The risk of hemorrhage after radiosurgery for cerebral arteriovenous malformations
Reviewer: Vasthi Christensen, MD The Abramson Cancer Center of the University of Pennsylvania
Authors: Maruyama K, Kawahara N, Shin M, Tago M, Kishimoto J, Kurita H, Kawamoto S, Morita A, Kirino T. Source:New England Journal of Medicine, 352(2); 146-153, 2005.
Arteriovenous malformations (AVMs) are defined by the presence of arteriovenous shunting through a nidus of tangling abnormal arteries and veins linked by fistulas.
AVMs affect 0.01-0.50% of the population
AVMs clinically present as hemorrhage, seizures, progressive neurologic deficit, or headache.
Surgery is the best known treatment for AVMs; the nidus is obliterated by ligation of feeding arteries and veins.
Angiography shows that stereotactic radiosurgery obliterates many AVMs (in 80-95% of patients) after a latency period of a few years.
Hemorrhage has been reported to occur in 2-5% of patients per year during the latency period.

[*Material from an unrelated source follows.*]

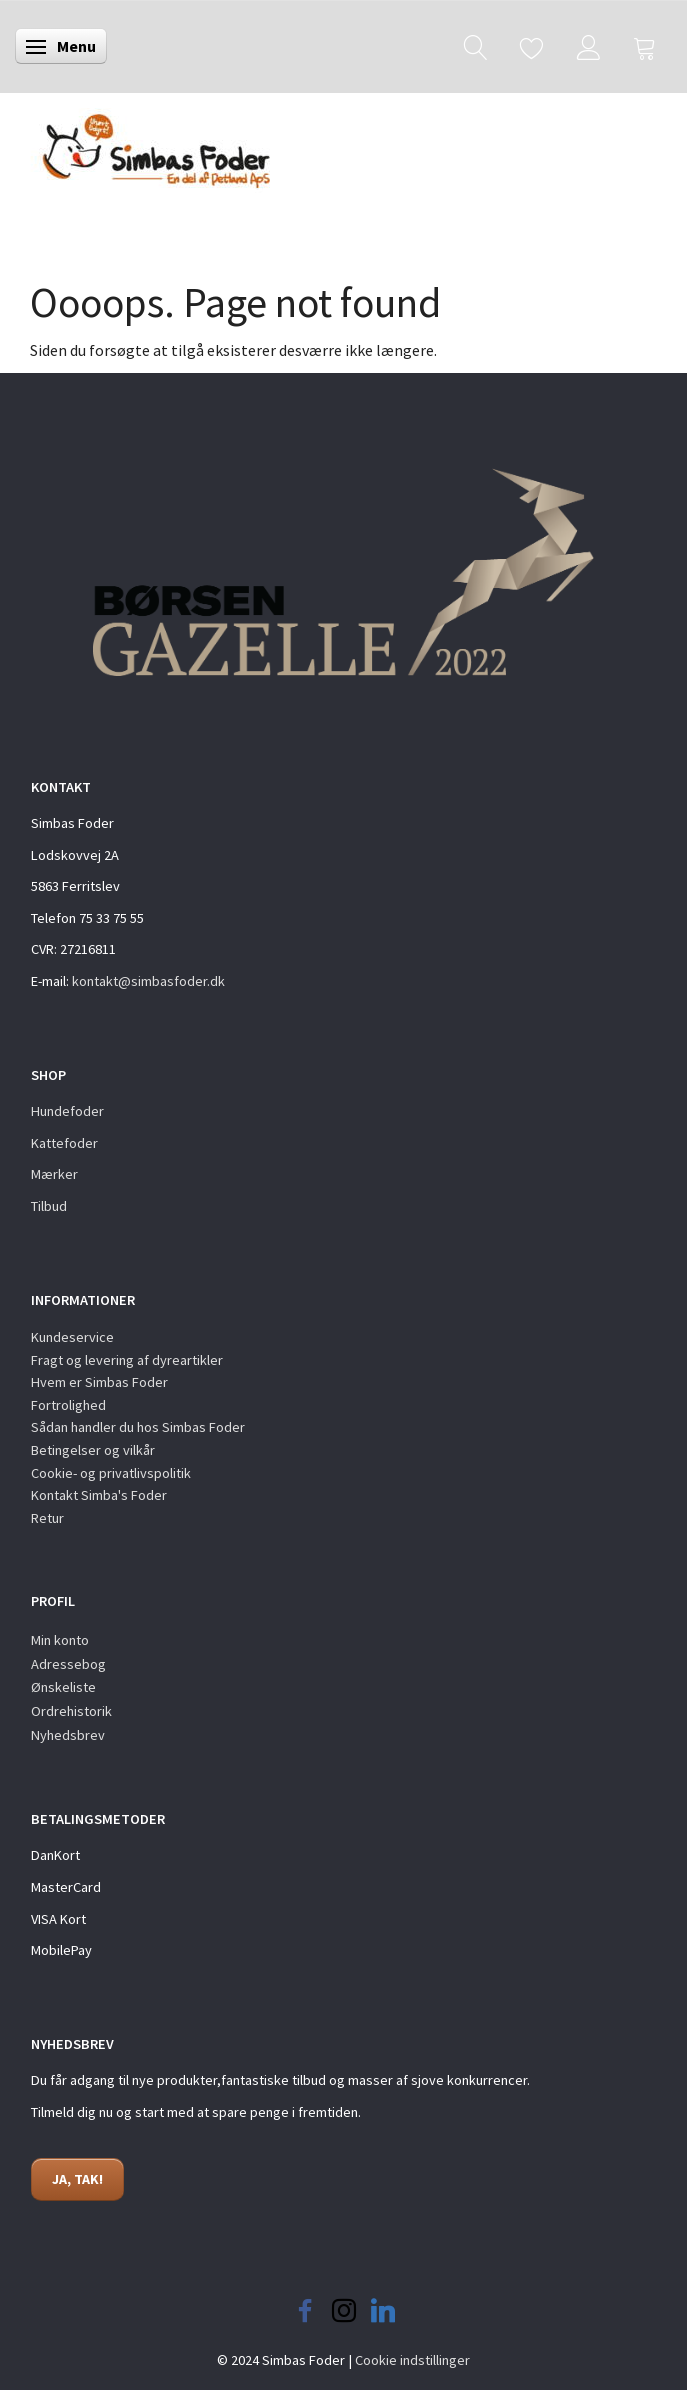  What do you see at coordinates (67, 1111) in the screenshot?
I see `Hundefoder` at bounding box center [67, 1111].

It has been unclear whether – and to what extent – the risk is reduced during this latency period as compared with the risk before radiosurgery, or for example, after obliteration.
Materials and Methods
To address these questions, a retrospective study was performed at the University of Tokyo involving 500 patients who were treated with stereotactic radiosurgery (gamma knife) for cerebral AVMs between 1990 and 2003.
Selection criteria included a small AVM (<3cm) located in a critical or eloquent area of the brain (surgically inaccesable).
Surgery was recommended for amenable locations of malformations, except for patient with coexisting medical conditions.
Radiosurgery was performed within 3 months of evaluation.
Dose applied to the margin of each malformation was designed to be at least 20Gy with the use of 50% isodose lines, but doses were occasionally reduced depending on the volume and location of malformations.
Follow up: CT/MRI and clinical evaluation every 6 months
Primary end point was first hemorrhage after date of diagnosis.
Rates of hemorrhage were assesed during 3 periods: before radiosurgery, latency period, and after angiographic obliteration.
In the overall analysis, patients were divided into two groups: those initially presenting with hemorrhage and those without hemorrhage at presentation.
Median observation period was 7.8 years.
310 patients with hemorrhage at presentation, 190 presented without hemorrhage.
The maximal dose was 40 Gy and the median dose to the margins was 21 Gy, but radiation doses were less than 20Gy in 35 patients
Cumulative rates of obliteration were 81% at 4 years and 91% at 6 years.
Radiation side effects: transient radiation-induced neurologic deterioration found in 5% of patients, with 1.5% having persistent neurologic deterioration.
Hemorrhage occurred before radiosurgery in 8.4% of patients, 5% of patient in the latency period, and 2.4% after obliteration.
The risk of hemorrhage was reduced by 54% during the latency period (HR=0.46, p=0.006) and by 88% after proven obliteration when compared with the risk of hemorrhage before radiosurgery.
However, the risk of hemorrhage among the 190 patients without hemorrhage at presentation did not significantly decrease from the value before radiosurgery.
The authors show that among patients presenting with hemorrhage, the rates of subsequent hemorrhage before radiosurgery is similar over 3 years.
The risk of hemorrhage from AVMs is significantly decreased after radiosurgery
This is an important endpoint because morbidity after rupture of an AVM is 53-81% and mortality after rupture is 10-17%.
There did not appear to be a benefit for radiosugery for cerebral AVMs for patients who presented without hemorrhage, although the risk tended to decrease during the latency period after obliteration. Perhaps the decreased rate of hemorrhage is due to a natural decline in the rate of recurrent hemorrhage. In other words, a natural decline in the rate of recurrent bleeding has been reported within one year of rupture of AVMs. Is the benefit seen in this trial due to radiosurgery of the fact that they have already hemorrhaged? The authors go on to disprove this later in their article, emphasizing that rates of hemorrhage among their patients remained stable over the untreated years. However, they admit that the number of untreated patients is small.
This is a retrospective study without a control group. They show a decreased risk of hemorrhage after radiosurgery, but only for patients who presented with hemorrhage. Perhaps radiosurgery for AVMs should be reserved for those patients who present initially with hemorrhage and withheld for those who present without hemorrhage. Furture studies may include treatment of AVMs with heavy-charged particles such as protons.